### WORK ORDER
Images excluded, return every record exactly as it reads.

------ DATA ------

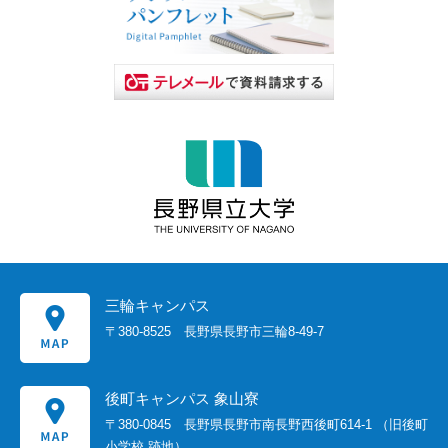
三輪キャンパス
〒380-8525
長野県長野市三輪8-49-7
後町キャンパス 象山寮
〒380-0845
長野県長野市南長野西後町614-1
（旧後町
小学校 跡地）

------

### SOLVED EXERCISE
三輪キャンパス
〒380-8525
長野県長野市三輪8-49-7
後町キャンパス 象山寮
〒380-0845
長野県長野市南長野西後町614-1
（旧後町
小学校 跡地）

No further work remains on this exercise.